Simmonds' goal seemed to steal any momentum the Senators had gained from Hoffman's goal and gave the Flyers life.
"You know that they're going to get chances," Senators forward Bobby Ryan said. "... They're going to generate chances. You can live with what they create. But it's what we give to them, and we gave them a power play. That's when it's tough to swallow."
The Senators had chances to take control of the game. But they went 0-for-4 on the power play, including a chance late in the third period; the Senators are 0-for-25 with the man advantage in their past seven games. Ottawa also outshot Philadelphia 20-14 in the final 25 minutes of the game, including 3-1 in overtime.
"I've got to score in the shootout," Senators forward Kyle Turris said. "I could have scored in overtime on that one-timer that Clarke gave me. Opportunities missed that I've got to bury to close out the game."
Mason deserves some of the credit for the Senators' missed chances; the 41 saves he made were the second-most he's had in a game this season.
"I don't think we would have gotten that win without him," Simmonds said of Mason. "He's stood on his head all year long, both him and Ray Emery, and we owed it to him tonight. It feels good."
It also felt good for the Flyers to end their shootout losing streak; their previous win in the tiebreaker was Dec. 30, 2013. The Flyers' 28 shootout wins are tied with the Carolina Hurricanes for the fewest in NHL history.
"It's good," Flyers captain Claude Giroux said. "It's just in the back of our head. We were trying not to talk about it, [but] to finally get one is good."
Giroux was a question mark prior to the game; he sustained a cut to the lower part of the back of his left leg Friday against the Hurricanes and sat out Saturday against the New Jersey Devils. He was a game-time decision Tuesday after taking part only in the final few minutes of the morning skate.

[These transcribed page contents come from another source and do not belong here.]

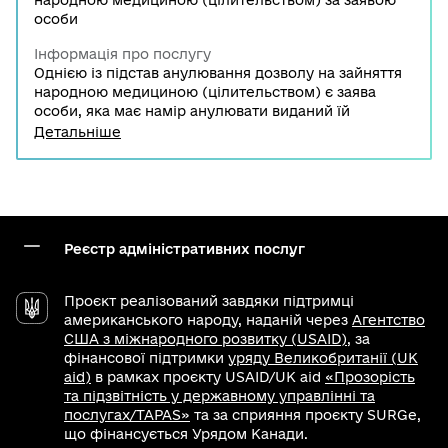
народною медициною (цілительством) за заявою
особи
Інформація про послугу
Однією із підстав анулювання дозволу на зайняття
народною медициною (цілительством) є заява
особи, яка має намір анулювати виданий їй
спеціальний дозвіл. Анулювання дозволу
Детальніше
здійснюється Міністерством охорони здоров’ я
Ураїни. Рішення про анулювання спеціального
дозволу видається заявникові протягом п’яти
робочих днів з дня затвердження Міністерством
охорони здоров’я України такого рішення.
Реєстр адміністративних послуг
Проєкт реалізований завдяки підтримці
американського народу, наданій через
Агентство
США з міжнародного розвитку (USAID)
, за
фінансової підтримки
уряду Великобританії (UK
aid)
в рамках проєкту USAID/UK aid
«Прозорість
та підзвітність у державному управлінні та
послугах/TAPAS»
та за сприяння проєкту SURGe,
що фінансується Урядом Канади.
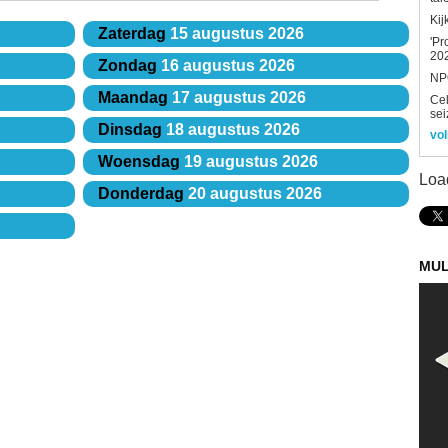
Kij
Zaterdag
15 augustus 2026
'Pr
202
Zondag
16 augustus 2026
NPO
Maandag
17 augustus 2026
Ce
sei
Dinsdag
18 augustus 2026
vol
Woensdag
19 augustus 2026
Loa
Donderdag
20 augustus 2026
MUL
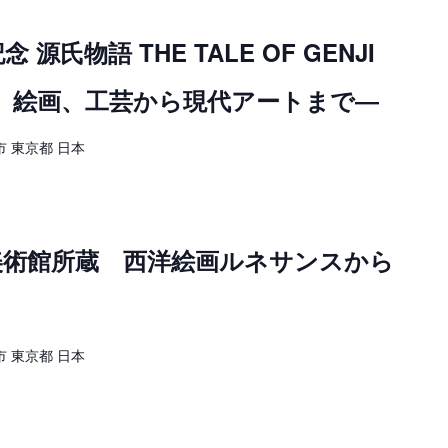
源氏物語 THE TALE OF GENJI
り 絵画、工芸から現代アートまで―
 東京都 日本
美術館所蔵 西洋絵画ルネサンスから
 東京都 日本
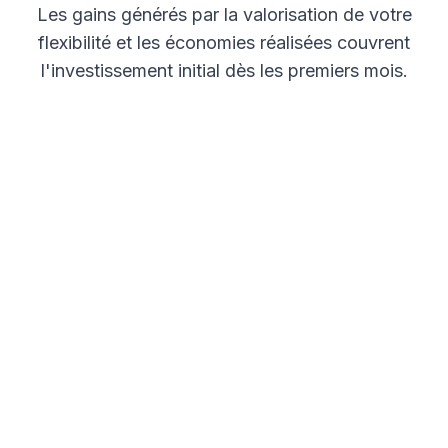
Les gains générés par la valorisation de votre
flexibilité et les économies réalisées couvrent
l'investissement initial dès les premiers mois.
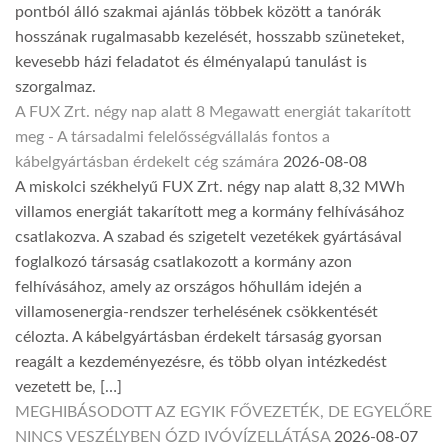
pontból álló szakmai ajánlás többek között a tanórák
hosszának rugalmasabb kezelését, hosszabb szüneteket,
kevesebb házi feladatot és élményalapú tanulást is
szorgalmaz.
A FUX Zrt. négy nap alatt 8 Megawatt energiát takarított
meg - A társadalmi felelősségvállalás fontos a
kábelgyártásban érdekelt cég számára
2026-08-08
A miskolci székhelyű FUX Zrt. négy nap alatt 8,32 MWh
villamos energiát takarított meg a kormány felhívásához
csatlakozva. A szabad és szigetelt vezetékek gyártásával
foglalkozó társaság csatlakozott a kormány azon
felhívásához, amely az országos hőhullám idején a
villamosenergia-rendszer terhelésének csökkentését
célozta. A kábelgyártásban érdekelt társaság gyorsan
reagált a kezdeményezésre, és több olyan intézkedést
vezetett be, […]
MEGHIBÁSODOTT AZ EGYIK FŐVEZETÉK, DE EGYELŐRE
NINCS VESZÉLYBEN ÓZD IVÓVÍZELLÁTÁSA
2026-08-07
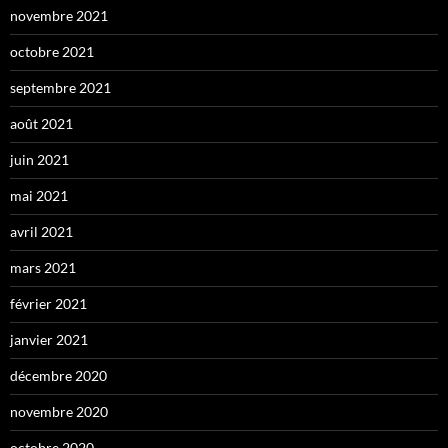
novembre 2021
octobre 2021
septembre 2021
août 2021
juin 2021
mai 2021
avril 2021
mars 2021
février 2021
janvier 2021
décembre 2020
novembre 2020
octobre 2020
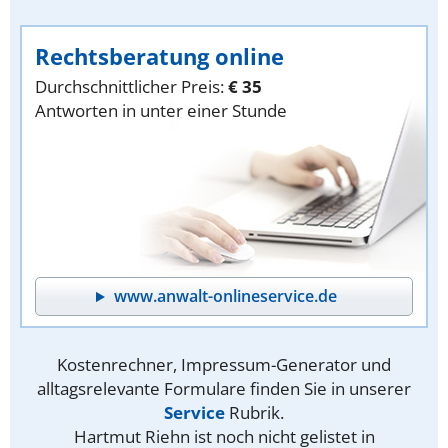
Rechtsberatung online
Durchschnittlicher Preis:
€ 35
Antworten in unter einer Stunde
www.anwalt-onlineservice.de
Kostenrechner, Impressum-Generator und
alltagsrelevante Formulare finden Sie in unserer
Service
Rubrik.
Hartmut Riehn ist noch nicht gelistet in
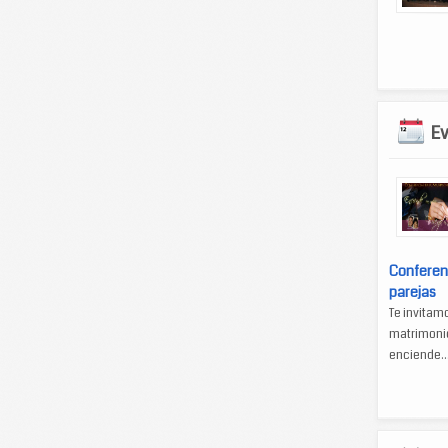
E
Conferen
parejas
Te invitam
matrimonio
enciende..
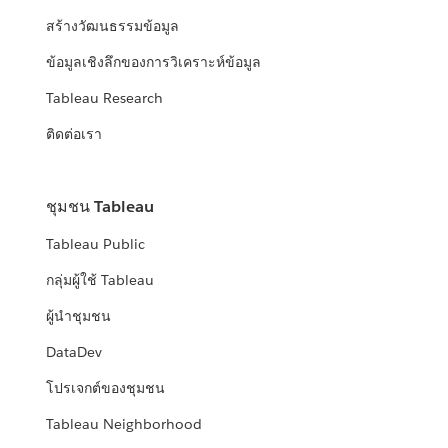
สร้างวัฒนธรรมข้อมูล
ข้อมูลเชิงลึกของการวิเคราะห์ข้อมูล
Tableau Research
ติดต่อเรา
ชุมชน Tableau
Tableau Public
กลุ่มผู้ใช้ Tableau
ผู้นำชุมชน
DataDev
โปรเจกต์ของชุมชน
Tableau Neighborhood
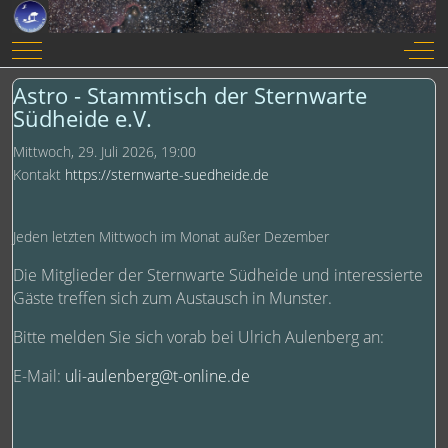
Mobile Menu Toggle
Off-
Astro - Stammtisch der Sternwarte
Südheide e.V.
Mittwoch, 29. Juli 2026, 19:00
Kontakt
https://sternwarte-suedheide.de
Jeden letzten Mittwoch im Monat außer Dezember
Die Mitglieder der Sternwarte Südheide und interessierte
Gäste treffen sich zum Austausch in Munster.
Bitte melden Sie sich vorab bei Ulrich Aulenberg an:
E-Mail:
uli-aulenberg@t-online.de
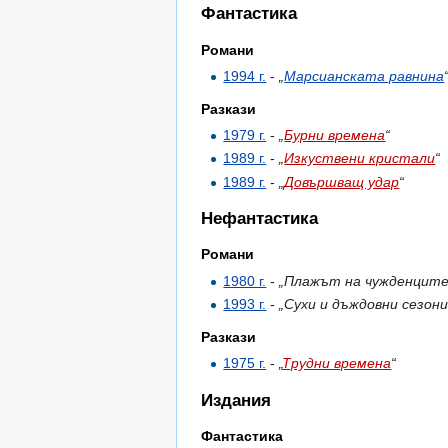
Фантастика
Романи
1994 г.
-
„
Марсианската равнина
Разкази
1979 г.
-
„
Бурни времена
“
1989 г.
-
„
Изкуствени кристали
“
1989 г.
-
„
Довършващ удар
“
Нефантастика
Романи
1980 г.
-
„Плажът на чужденците
1993 г.
-
„Сухи и дъждовни сезони
Разкази
1975 г.
-
„
Трудни времена
“
Издания
Фантастика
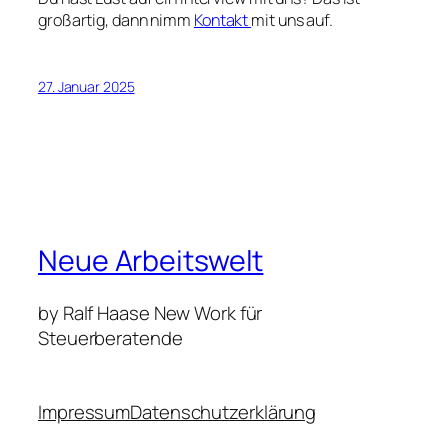
großartig, dann nimm
Kontakt
mit uns auf.
27. Januar 2025
Neue Arbeitswelt
by Ralf Haase New Work für
Steuerberatende
Impressum
Datenschutzerklärung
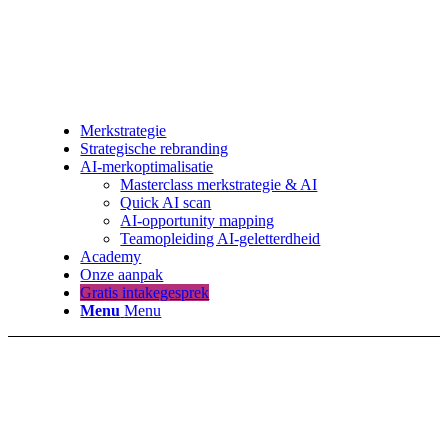
Merkstrategie
Strategische rebranding
AI-merkoptimalisatie
Masterclass merkstrategie & AI
Quick AI scan
AI-opportunity mapping
Teamopleiding AI-geletterdheid
Academy
Onze aanpak
Gratis intakegesprek
Menu
Menu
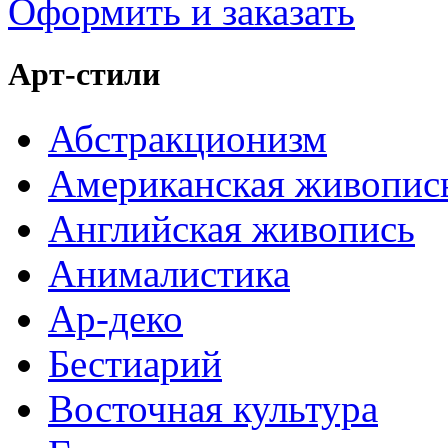
Оформить и заказать
Арт-стили
Абстракционизм
Американская живопис
Английская живопись
Анималистика
Ар-деко
Бестиарий
Восточная культура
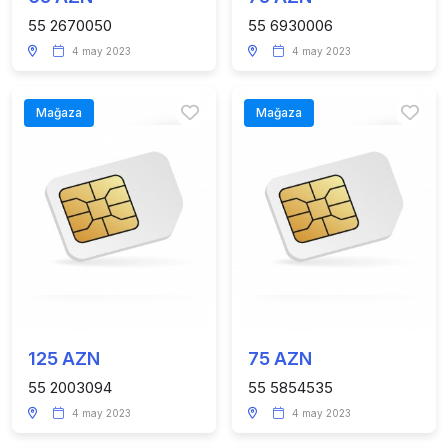
55 2670050
55 6930006
4 may 2023
4 may 2023
Mağaza
Mağaza
125 AZN
75 AZN
55 2003094
55 5854535
4 may 2023
4 may 2023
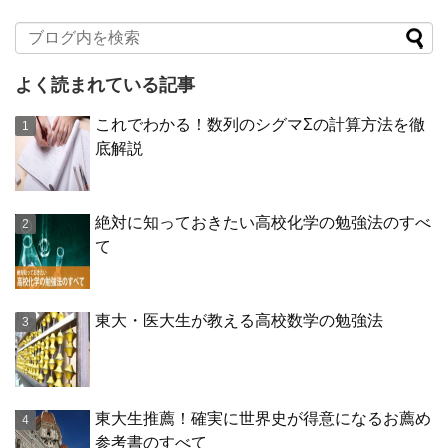
よく読まれている記事
これでわかる！数列のシグマΣの計算方法を徹
底解説
絶対に知っておきたい高校化学の勉強法のすべ
て
東大・医大生が教える高校数学の勉強法
東大生推薦！確実に世界史が得意になるお薦め
参考書のすべて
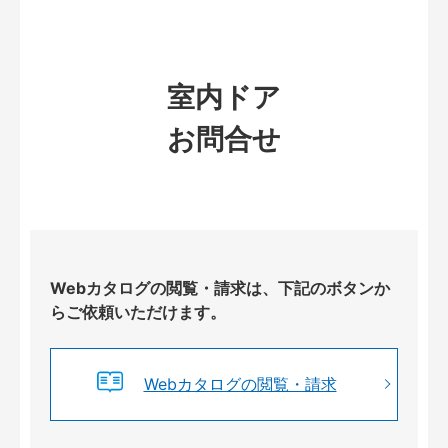
室内ドア
お問合せ
Webカタログの閲覧・請求は、下記のボタンか
らご依頼いただけます。
Webカタログの閲覧・請求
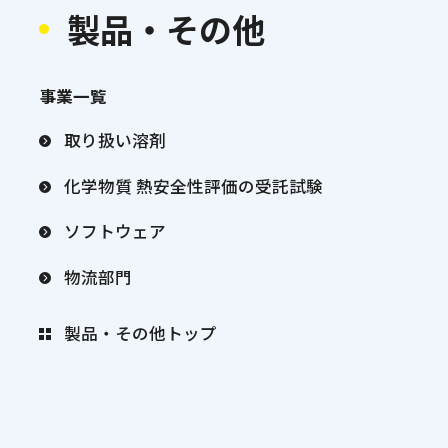
製品・その他
事業一覧
取り扱い溶剤
化学物質 熱安全性評価の受託試験
ソフトウェア
物流部門
製品・その他トップ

But after taking warm-ups, Giroux felt he could play. He ended up with 22:13 of ice time, one second less than Voracek for most among Flyers forwards. He had a game-high eight shots, blocked one shot, had one hit and won 12 of 26 faceoffs.
"You always want to play," Giroux said. "You want to go out there and help the team win and do the best you can. I think it was just the warm-ups, see how I felt in the warm-up. I felt pretty confident going in the warm-up. I was pretty excited when I knew I could go out there and play. ... First few shifts, I was trying to get in there, make sure I don't make any mistakes. I was able to make some plays a little bit after."
The Flyers will need all the help they can get if they want to make a push for a Stanley Cup Playoff spot. They're eight points behind the Toronto Maple Leafs for the final wild-card spot in the Eastern Conference, but Tuesday started a run of 10 of 13 games at home.
"I think coming home after that road trip and now we have a homestand … and just the fashion we won, in the shootout, and we hadn't won in a shootout this year," Berube said. "So it's going to give us some momentum, but we have to continue to get better and have good energy every night, positive energy. Make sure we're on our toes skating, being an aggressive hockey team."
Ottawa continues its road trip Thursday at the Colorado Avalanche. Like the Flyers, the Senators are outside the playoff picture, five points behind the Maple Leafs. Though getting one point Tuesday helps, they know two points would have been even better.
"It's better than nothing," Hoffman said. "One [point] to start the road trip. It's ... better than zero, so we got Colorado next, and we got to be ready for them."